Governor Steve Bullock recently nominated two co-chairs for the Broadband Communications Steering Committee.
Bill Squires, from Blackfoot Telecommunications in Missoula, and Rob Ferris, from Vision Net in Great Falls, will head the committee, which will work with Bullock's Main Street Montana project.
That project began in May of last year and aims to start, attract and grow businesses.
A big part of that is working toward economic development through high-speed internet access.
Bozeman is ahead of the curve, working for years to move forward with its own efforts to increase the availability of affordable high-speed internet to local businesses.
The city's Bozeman Broadband Initiative will soon launch a master planning phase. NBC Montana met with city officials to break down exactly what that means.
Bozeman Economic Development Specialist David Fine has spent the better part of two years working to improve the quality of Bozeman broadband for businesses.
Fine told us, "People either don't have access to the kind of broadband that they need to run their business or their school or their hospital, or that is incredibly expensive."
The Bozeman Broadband Initiative aims to create an infrastructure of high-speed, affordable broadband to aid in the city's economic development.
Fine tells US private companies can use the city's broadband infrastructure to offer their services, not unlike UPS or FedEx using public roadways.
"They can use those assets to provide service to the end user at a lower cost," explained Fine.
Fine says lowering the costs of high-speed fiber-optic internet, capable of delivering more data, faster, will make it easier for startups offering high-paying high-tech jobs to come to town.
"You shouldn't have to choose between paying for the internet and hiring a new employee," said Fine.
It's a concern that's been raised by businesses before, says Executive Director of the Downtown Bozeman Partnership Chris Nauman, "Just an overall speed issue. People need more capacity for uploading and downloading."

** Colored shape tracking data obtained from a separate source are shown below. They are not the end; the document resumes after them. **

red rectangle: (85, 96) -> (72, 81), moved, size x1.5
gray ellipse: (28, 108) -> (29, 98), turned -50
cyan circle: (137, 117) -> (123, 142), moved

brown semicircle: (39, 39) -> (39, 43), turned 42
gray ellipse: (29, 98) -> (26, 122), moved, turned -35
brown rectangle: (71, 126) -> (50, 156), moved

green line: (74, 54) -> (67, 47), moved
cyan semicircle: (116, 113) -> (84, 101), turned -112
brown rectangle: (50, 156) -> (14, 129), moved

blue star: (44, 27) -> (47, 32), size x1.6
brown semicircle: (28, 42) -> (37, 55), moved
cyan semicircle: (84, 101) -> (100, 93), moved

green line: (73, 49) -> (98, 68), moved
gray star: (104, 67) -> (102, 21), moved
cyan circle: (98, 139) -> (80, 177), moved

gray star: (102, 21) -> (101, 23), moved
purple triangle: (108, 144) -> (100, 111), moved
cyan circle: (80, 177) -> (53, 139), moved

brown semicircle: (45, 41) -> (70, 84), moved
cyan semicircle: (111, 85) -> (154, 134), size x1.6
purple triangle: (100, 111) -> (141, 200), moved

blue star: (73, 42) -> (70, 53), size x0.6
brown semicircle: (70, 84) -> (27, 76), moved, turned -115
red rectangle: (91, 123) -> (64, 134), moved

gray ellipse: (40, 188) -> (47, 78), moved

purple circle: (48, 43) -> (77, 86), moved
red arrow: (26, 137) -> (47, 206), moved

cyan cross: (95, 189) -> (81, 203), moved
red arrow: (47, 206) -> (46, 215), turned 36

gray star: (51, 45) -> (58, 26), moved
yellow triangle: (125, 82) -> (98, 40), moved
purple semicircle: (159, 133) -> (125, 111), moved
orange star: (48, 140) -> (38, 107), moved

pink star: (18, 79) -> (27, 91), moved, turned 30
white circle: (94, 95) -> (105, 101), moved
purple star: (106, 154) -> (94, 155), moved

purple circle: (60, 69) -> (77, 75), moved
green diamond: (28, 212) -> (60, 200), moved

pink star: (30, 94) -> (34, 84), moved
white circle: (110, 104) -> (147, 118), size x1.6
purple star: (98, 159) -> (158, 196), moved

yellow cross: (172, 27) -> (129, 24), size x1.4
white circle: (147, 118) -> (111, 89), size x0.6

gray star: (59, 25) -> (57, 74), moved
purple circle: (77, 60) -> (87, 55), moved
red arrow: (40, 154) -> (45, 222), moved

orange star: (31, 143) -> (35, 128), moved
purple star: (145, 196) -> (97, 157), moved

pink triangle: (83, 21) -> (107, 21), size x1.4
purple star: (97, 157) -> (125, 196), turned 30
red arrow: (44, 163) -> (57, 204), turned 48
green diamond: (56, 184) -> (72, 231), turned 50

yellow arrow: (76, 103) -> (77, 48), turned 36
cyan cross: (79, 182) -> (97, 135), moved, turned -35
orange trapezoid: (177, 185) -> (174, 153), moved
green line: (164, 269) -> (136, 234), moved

Naumann has heard stories of local businesses unable to properly operate with the current broadband offered. He says the Downtown Finance District donated $10,000 toward the initative's master planning, calling it a crucial investment for downtown Bozeman's economy.
"Employees will enjoy the work environment downtown but then, in turn, support the businesses downtown, so it really is a full-circle investment," said Naumann.
With Montana cities like Butte and Missoula currently moving forward with master planning and implementation of similar projects, Fine hopes that Bozeman-area government can use over $300,000 a year it spends on broadband to eventually improve and connect to a Montana network.
"Broadband is essential to the success of Montana," said Fine, "Because it really removes geography as a constraint for businesses and individuals."
The Bozeman Broadband Initiative is broken into three phases: The Master Planning Phase will begin July 17, and is expected to last 6 months to a year. During that time developers will nail down an exact cost for the project and make sure it's economically feasible.
Depending on the outcome, a plan may be brought to the Bozeman City Commission to adopt. More funds would then be raised to begin the engineering phase.
That's when major data users like government buildings, schools and hospitals will be connected. That process could take another 6 months to a year.
Once that's complete, the project will move to the deployment phase. That's when all area businesses will be connected. That portion of the project is ongoing.